But is that really how it works? When someone dies from a car accident or terrorists slaughter “innocent” people, is it because they somehow deserved it?
This same question arose 2,000 years ago. Certain people came to Jesus asking about two incidents that were in the news. The first was about evil. A number of Galileans were quietly worshiping God when the governor of the region suddenly slaughtered them. The second was about suffering. A tower in the city of Siloam fell on 18 men tragically killing them, and no doubt leaving many grieving friends and loved ones.
This is what Jesus said of these two incidents:
“Do you suppose that these Galileans were worse sinners than all other Galileans, because they suffered such things? I tell you, no; but unless you repent you will all likewise perish. Or those eighteen on whom the tower in Siloam fell and killed them, do you think that they were worse sinners than all other men who dwelt in Jerusalem? I tell you, no; but unless you repent you will all likewise perish.” (Luke 13:2–5)

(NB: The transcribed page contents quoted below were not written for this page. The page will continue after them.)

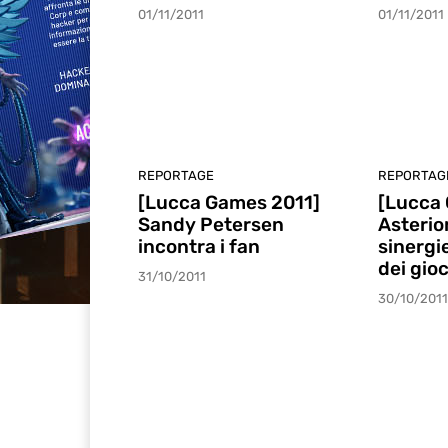
01/11/2011
01/11/2011
REPORTAGE
REPORTAG
[Lucca Games 2011]
[Lucca
Sandy Petersen
Asterio
incontra i fan
sinergie
dei gioc
31/10/2011
30/10/2011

Seventy Interesting Questions
Over 1,000 years before these incidents happened, a man named Job was going through endless suffering and wanted to question his Creator. He believed he was owed an explanation. However, when God spoke to him, He had seventy questions of His own for Job. After hearing those questions Job laid his hand on his mouth, and said, “I have heard of You by the hearing of the ear, but now my eye sees You. Therefore I abhor myself, and repent in dust and ashes” (Job 42:5,6). Job’s question about why he was suffering wasn’t so important after he heard God’s questions. Let me see if I can give you a synopsis of those seventy questions.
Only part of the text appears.